Огни становились явственнее. Скоро можно было различить колеблемое ветром пламя факелов.
Нигер перекрестился и стал молиться. Мрачное шествие приблизилось и, наконец поравнявшись с храмом Либитины, остановилось. Петроний, Виниций и Нигер молча прижались к стене, не понимая, в чем дело. Но те остановились лишь для того, чтобы обвязать себе лица и рты тряпками, чтобы не страдать от невыносимого смрада. Потом они подняли гробы и пошли дальше.
Один лишь гроб остался против храма Либитины.
Виниций поспешил к нему, а за ним — Петроний, Нигер и два раба-британца с лектикой.

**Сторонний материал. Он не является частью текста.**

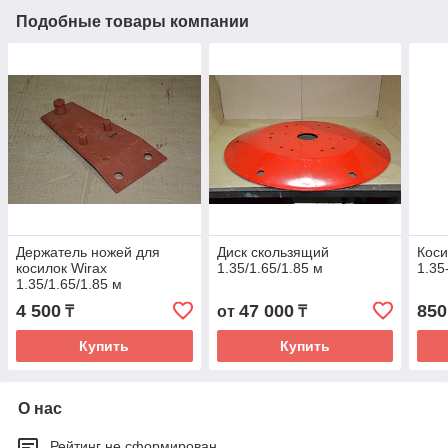
Подобные товары компании
Держатель ножей для
Диск скользящий
Коси
косилок Wirax
1.35/1.65/1.85 м
1.35
1.35/1.65/1.85 м
4 500
47 000
850
₸
от
₸
Купить
Купить
О нас
Рейтинг не сформирован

Но прежде чем они приблизились, из мрака послышался полный отчаяния голос Назария:
— Господин! Ее вместе с Урсом перевели в Эсквилинскую тюрьму… Мы несем мертвеца! Ее схватили перед полуночью!..
Петроний, вернувшись домой, был мрачен как ночь и даже не пробовал утешать Виниция. Он понимал, что нечего и думать о спасении ее из эсквилинских подземелий. Он догадывался, что затем ее и перевели в Эсквилин, чтобы она не умерла и таким образом не избегла бы предполагавшегося участия ее в зрелищах. Это служило признаком, что за ней зорко следили и бережнее охраняли, чем других. Петронию было жаль до глубины души и ее и Виниция, но кроме того его мучила мысль, что впервые в жизни что-то ему не удалось, что впервые он побежден в борьбе.

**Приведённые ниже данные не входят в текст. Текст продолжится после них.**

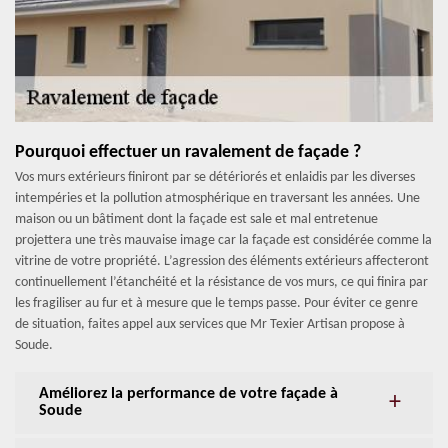
Pourquoi effectuer un ravalement de façade ?
Vos murs extérieurs finiront par se détériorés et enlaidis par les diverses
intempéries et la pollution atmosphérique en traversant les années. Une
maison ou un bâtiment dont la façade est sale et mal entretenue
projettera une très mauvaise image car la façade est considérée comme la
vitrine de votre propriété. L’agression des éléments extérieurs affecteront
continuellement l’étanchéité et la résistance de vos murs, ce qui finira par
les fragiliser au fur et à mesure que le temps passe. Pour éviter ce genre
de situation, faites appel aux services que Mr Texier Artisan propose à
Soude.
Améliorez la performance de votre façade à
Soude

— Фортуна, кажется, покидает меня, — говорил он себе, — но боги ошибаются, если думают, что я соглашусь на такую жизнь, какую ведет он.
Петроний взглянул на Виниция, который также смотрел на него широко раскрытыми глазами.
— Что с тобой? У тебя лихорадка? — спросил Петроний.
А тот ответил странным голосом больного ребенка:
— Я верю, что он может вернуть мне ее.
Над городом грохотали последние раскаты грозы.